Work to complete -
Search the data for the string "links" and extract every line where it appears.

Provided information -
<<<<

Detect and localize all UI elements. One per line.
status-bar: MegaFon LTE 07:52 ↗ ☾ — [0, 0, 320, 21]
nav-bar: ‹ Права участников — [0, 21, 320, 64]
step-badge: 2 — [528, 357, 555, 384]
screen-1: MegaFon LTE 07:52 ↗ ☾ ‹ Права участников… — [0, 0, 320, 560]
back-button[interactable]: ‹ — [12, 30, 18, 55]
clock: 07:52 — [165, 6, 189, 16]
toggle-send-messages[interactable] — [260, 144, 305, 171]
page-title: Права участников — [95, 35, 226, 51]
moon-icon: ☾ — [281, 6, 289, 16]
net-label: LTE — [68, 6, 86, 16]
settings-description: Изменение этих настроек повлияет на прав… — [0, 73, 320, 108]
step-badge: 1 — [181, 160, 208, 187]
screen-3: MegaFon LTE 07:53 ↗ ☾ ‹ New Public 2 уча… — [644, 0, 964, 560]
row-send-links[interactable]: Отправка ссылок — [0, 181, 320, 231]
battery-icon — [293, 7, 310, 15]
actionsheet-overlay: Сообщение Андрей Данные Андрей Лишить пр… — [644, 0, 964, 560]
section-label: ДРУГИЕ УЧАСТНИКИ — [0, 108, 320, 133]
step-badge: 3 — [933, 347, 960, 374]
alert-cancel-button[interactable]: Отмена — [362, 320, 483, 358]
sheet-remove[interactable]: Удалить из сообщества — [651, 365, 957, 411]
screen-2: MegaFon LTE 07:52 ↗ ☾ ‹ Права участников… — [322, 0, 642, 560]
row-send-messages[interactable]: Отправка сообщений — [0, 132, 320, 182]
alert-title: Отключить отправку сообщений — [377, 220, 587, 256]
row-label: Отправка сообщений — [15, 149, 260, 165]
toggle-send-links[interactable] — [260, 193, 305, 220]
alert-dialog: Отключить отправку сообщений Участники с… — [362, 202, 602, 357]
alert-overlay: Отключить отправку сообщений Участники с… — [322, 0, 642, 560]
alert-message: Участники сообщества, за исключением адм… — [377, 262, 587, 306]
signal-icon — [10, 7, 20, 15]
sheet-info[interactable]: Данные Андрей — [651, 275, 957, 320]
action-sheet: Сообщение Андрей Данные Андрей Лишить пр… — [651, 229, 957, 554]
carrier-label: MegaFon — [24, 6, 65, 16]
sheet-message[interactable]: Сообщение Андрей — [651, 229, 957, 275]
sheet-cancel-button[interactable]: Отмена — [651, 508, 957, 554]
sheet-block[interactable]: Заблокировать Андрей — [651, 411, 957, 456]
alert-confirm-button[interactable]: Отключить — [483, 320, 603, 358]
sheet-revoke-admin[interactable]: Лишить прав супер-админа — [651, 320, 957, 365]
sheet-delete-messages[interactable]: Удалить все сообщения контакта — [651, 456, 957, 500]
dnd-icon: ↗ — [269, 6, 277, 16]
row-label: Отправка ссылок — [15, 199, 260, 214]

>>>>

Solution -
row-send-links[interactable]: Отправка ссылок — [0, 181, 320, 231]
toggle-send-links[interactable] — [260, 193, 305, 220]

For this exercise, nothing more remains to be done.